The responses provided by the respondents were recorded in a systematic manner, with the time at which they were given being noted. A total of 3540 responses were obtained, comprising 2488 pertaining to the living room and 1052 to the bedroom.

The average resident spends approximately 40–45% of their waking hours in the living room, engaging in activities such as watching television, socialising, and dining. In the bedroom, the time spent on activities such as sleeping, reading, and personal pursuits accounts for approximately 30–35% of the day. Accordingly, the study concentrated primarily on the living room and bedroom, which are the rooms in which residents typically spend the longest periods of time during the day [44,45].

A total of 38 respondents participated in surveys that addressed various aspects of comfort within individual rooms. The mean household size was greater than two individuals (

Table 3. Household composition by number of inhabitants.

Number of Inhabitants	Number of Houses
Living alone	6
Two people	13
Three to five people	10
More than 5	1
Average household size	2.2

). The majority of survey participants were women (67%). The majority of respondents were over the age of 50 years (Figure 8), with an average age of 56 years for the entire survey population.

The majority of participants in the study are employed on a full-time basis (Figure 9). In light of the aforementioned findings, it can be posited that 47% of respondents are absent from their place of residence during working hours, and present at their place of residence from the evening until the morning and on weekends.

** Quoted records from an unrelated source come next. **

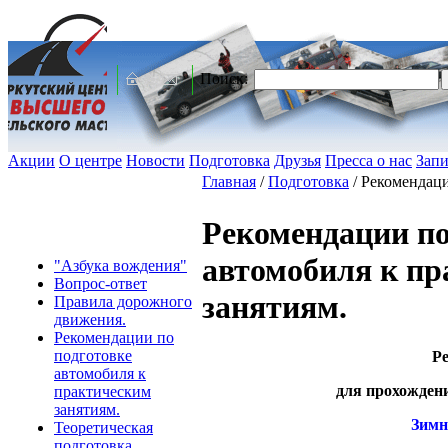
Поиск:
Акции
О центре
Новости
Подготовка
Друзья
Пресса о нас
Запи
Главная
/
Подготовка
/
Рекомендаци
Рекомендации по
автомобиля к п
"Азбука вождения"
Вопрос-ответ
занятиям.
Правила дорожного
движения.
Рекомендации по
подготовке
Р
автомобиля к
для прохождени
практическим
занятиям.
Зимн
Теоретическая
подготовка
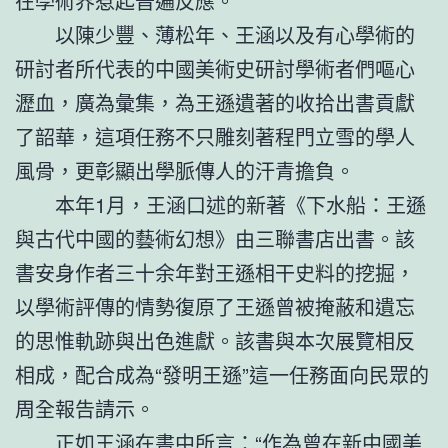
在學術界惹起普遍反應。
以陳少豐、薄松年、王涵以及有心學術的
研討者所代表的中國美術史研討學術者們嘔心
瀝血，廣為彙集，為王遜遺著的收拾出書貢獻
了韶華，這項任務不只雕刻著程門立雪的學人
風骨，更彰顯出學脈傳人的汗青擔負。
本年1月，王涵口述的新著《下水船：王遜
與古代中國的藝術幻想》由三聯書店出書。該
書安身作者三十余年對王遜相干史料的挖掘，
以學術評傳的情勢復原了王遜曾被掩蔽和遺忘
的思惟軌跡與出色進獻。該書與本次展覽相反
相成，配合成為“發明王遜”這一任務面向民眾的
周全報告請示。
正如王涵在書中所言：“作為曾在新中國美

2.5. Research Process Limitations

The limitations observed during the examination following the verdict in the room primarily stemmed from inconsistencies in environmental conditions. One significant issue was the placement of the measuring device, which was fixed in a single location within the room being analysed. This setup lacked dynamic spatial coverage, leading to potential inaccuracies in data collection due to the uneven distribution of environmental variables such as air velocity within the room.

Indoor air velocity is inherently non-uniform, influenced by factors such as ventilation system design, occupant activity, and thermal gradients [46,47]. For example, near cold surfaces like windows, temperature differentials generate convective currents with velocities exceeding 0.3 m/s, while stagnant zones may exhibit velocities below 0.05 m/s [46]. Fixed sensors positioned in stagnant regions underreport peak velocities by up to 80%, whereas sensors in high-velocity zones overestimate area-averaged airflow by 50–100% [46,48]. In the case of the conducted research, the air velocity varied in a range from 0.01 to 0.30 m/s. Taking into account possible errors caused by the fixed location of sensors, the actual values of the air velocity may vary in the range from 0.0 to 1.50 m/s.

To address this issue, an alternative approach would be to incorporate a mapping device. This device would enable a more comprehensive assessment by providing spatially resolved measurements of air velocity and environmental parameters throughout the room. By mapping the air velocity, this method would help identify local variations and provide a more accurate representation of the air velocity conditions within the room. Such improvements would not only improve the reliability of the measurements but would also provide key insights into the factors influencing the study results.

2.6. Thermal Sensation Vote (TSV)

The Thermal Sensation Vote (TSV) was expressed on a 7-point scale of thermal sensations and determined by survey participants completing the questionnaire. TSV values obtained from the surveys were used to calculate acceptable operative temperatures. For this purpose, the linear regression method was used, and comfort categories were adopted according to the standard EN 16798-1:2019 [49]. The TSV obtained from the survey was used as the dependent variable, and the corresponding internal operative temperatures were used as independent variables. According to the PMV-PPD relation proposed by Fanger [50] and the standard values given on this basis, there is a relationship between the categories of indoor environment, Predicted Percentage Dissatisfied, and Predicted Mean Vote (

Table 4. Requirements for the thermal comfort categories (IEQ) according to the standard EN 16798-1:2019 [49].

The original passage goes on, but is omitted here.